The Grass is Singing is a compelling and disturbing portrait of a woman undergoing a slow, horrific, nervous breakdown. By the end of the book Mary can barely speak, or get dressed. It is not, however, just a novel about a woman who suffers a nervous breakdown; it is about a woman who cannot survive in Southern Rhodesia. It is about the impossibility and injustice of the whole system, of the punishing land itself. (Dick, after all, may be useless and never make any money, but he loves the land and runs his farm responsibly, planting trees and rotating crops, whereas the commercially successful farmers are rewarded for plundering the land, and putting nothing back into it.)

Mary doesn’t just have a nervous breakdown; she is murdered by her black servant. Lessing renders a gripping, menacing portrayal of the relationship between the two of them. Mary’s fear of the black man – as ‘every woman in South Africa is brought up to be’ – is recognised and challenged by Moses, the houseboy, who starts to look after and gently care for her, thereby transgressing the barrier between white and black:

There was now a new relation between them. For she felt helplessly in his power.

His absolute control over her is what is expressed in the final murder, his taking away of her life.

A Passage to IndiaThis radical shift in the power balance is what is so disturbing to the other characters in the novel, and I suspect it is also what caused the book to be rejected by South African publishers. It brings to my mind the resounding final sentence in Forster’s A Passage to India, another book in which the established native-British relationship is challenged:

But the horses didn’t want it – they swerved apart; the earth didn’t want it, sending up rocks through which riders must pass single file; the temples, the tank, the jail, the palace, the birds, the carrion, the Guest House, that came into view as they issued from the gap and saw Mau beneath: they didn’t want it, they said in their hundred voices, ‘No, not yet,’ and the sky said, ‘No, not there.’

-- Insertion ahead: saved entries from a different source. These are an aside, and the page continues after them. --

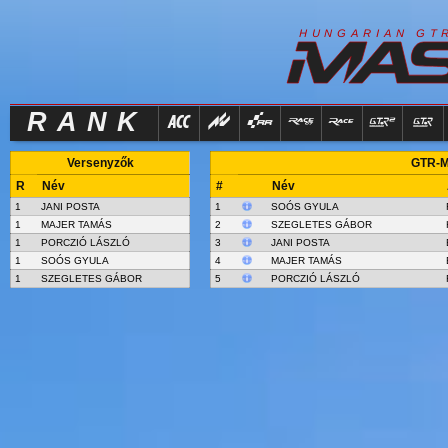
R
I
H
U
N
G
A
A
N
G
T
RANK
Versenyzők
GTR-Ma
R
Név
#
Név
1
JANI POSTA
1
SOÓS GYULA
1
MAJER TAMÁS
2
SZEGLETES GÁBOR
1
PORCZIÓ LÁSZLÓ
3
JANI POSTA
1
SOÓS GYULA
4
MAJER TAMÁS
1
SZEGLETES GÁBOR
5
PORCZIÓ LÁSZLÓ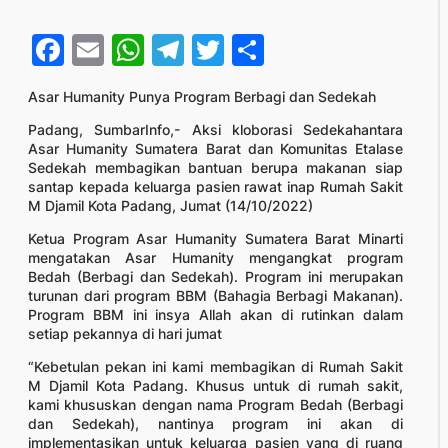
Facebook
Email
WhatsApp
Telegram
Twitter
Share
Asar Humanity Punya Program Berbagi dan Sedekah
Padang, SumbarInfo,- Aksi kloborasi Sedekahantara
Asar Humanity Sumatera Barat dan Komunitas Etalase
Sedekah membagikan bantuan berupa makanan siap
santap kepada keluarga pasien rawat inap Rumah Sakit
M Djamil Kota Padang, Jumat (14/10/2022)
Ketua Program Asar Humanity Sumatera Barat Minarti
mengatakan Asar Humanity mengangkat program
Bedah (Berbagi dan Sedekah). Program ini merupakan
turunan dari program BBM (Bahagia Berbagi Makanan).
Program BBM ini insya Allah akan di rutinkan dalam
setiap pekannya di hari jumat
“Kebetulan pekan ini kami membagikan di Rumah Sakit
M Djamil Kota Padang. Khusus untuk di rumah sakit,
kami khususkan dengan nama Program Bedah (Berbagi
dan Sedekah), nantinya program ini akan di
implementasikan untuk keluarga pasien yang di ruang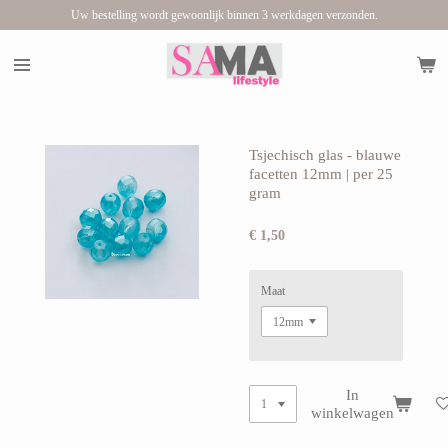
Uw bestelling wordt gewoonlijk binnen 3 werkdagen verzonden.
Ga
direct
naar
de
hoofdinhoud
Tsjechisch glas - blauwe
facetten 12mm | per 25
gram
€ 1,50
Maat
In
winkelwagen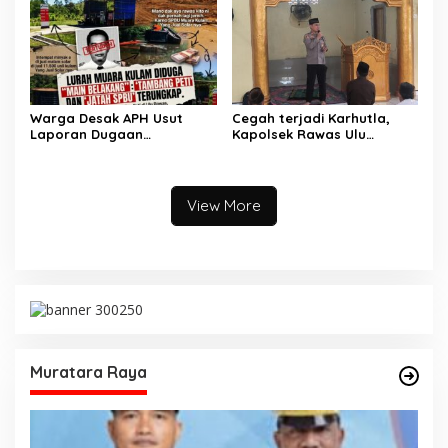
Maut antara Bus ALS dan
Tangki BBM Tewaskan 19
Orang
Warga Desak APH Usut
Cegah terjadi Karhutla,
Laporan Dugaan
Kapolsek Rawas Ulu
Keterlibatan Oknum Lurah
Himbau Warga Desa Sungai
Muara Kulam
Kijang Sesuai Maklumat
Kapolda Sumsel
View More
Muratara Raya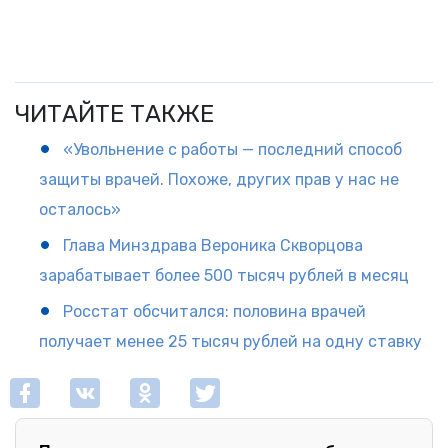
ЧИТАЙТЕ ТАКЖЕ
«Увольнение с работы — последний способ
защиты врачей. Похоже, других прав у нас не
осталось»
Глава Минздрава Вероника Скворцова
зарабатывает более 500 тысяч рублей в месяц
Росстат обсчитался: половина врачей
получает менее 25 тысяч рублей на одну ставку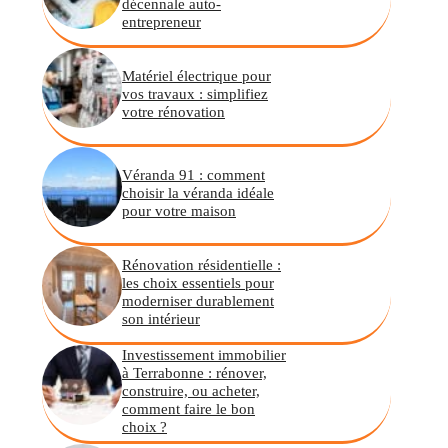
décennale auto-
entrepreneur
Matériel électrique pour
vos travaux : simplifiez
votre rénovation
Véranda 91 : comment
choisir la véranda idéale
pour votre maison
Rénovation résidentielle :
les choix essentiels pour
moderniser durablement
son intérieur
Investissement immobilier
à Terrabonne : rénover,
construire, ou acheter,
comment faire le bon
choix ?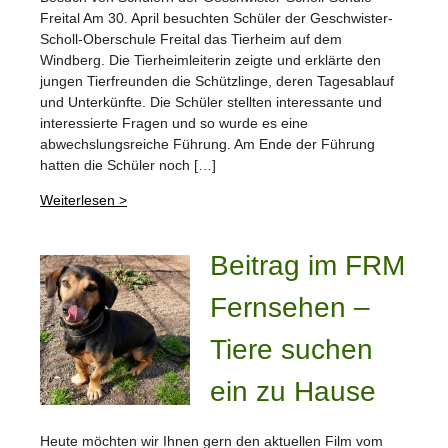
Freital Am 30. April besuchten Schüler der Geschwister-
Scholl-Oberschule Freital das Tierheim auf dem
Windberg. Die Tierheimleiterin zeigte und erklärte den
jungen Tierfreunden die Schützlinge, deren Tagesablauf
und Unterkünfte. Die Schüler stellten interessante und
interessierte Fragen und so wurde es eine
abwechslungsreiche Führung. Am Ende der Führung
hatten die Schüler noch […]
Weiterlesen >
Beitrag im FRM
Fernsehen –
Tiere suchen
ein zu Hause
Heute möchten wir Ihnen gern den aktuellen Film vom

Reading it on the walls of Lucca, as the grass blew in the breeze, I felt only too grateful not to be living in Southern Rhodesia then, when it seems as though you could choose between death, madness or being complicit in a terrible regime. The novel has too epigraphs. Firstly a quotation from ‘The Waste Land’, including the phrase ‘the grass was singing’. Secondly, from an unknown author:

It is by the failures and misfits of a civilization that one can best judge its weaknesses.

The novel is not a critique of Dick and Mary Turner – the ‘failures and misfits’ – but of their ‘civilization’, in which they are unable to survive. Indeed, it is to their credit that they are unable to succeed in this terrible way of life. One feels it would be better to go mad than thrive in such an awful civilization.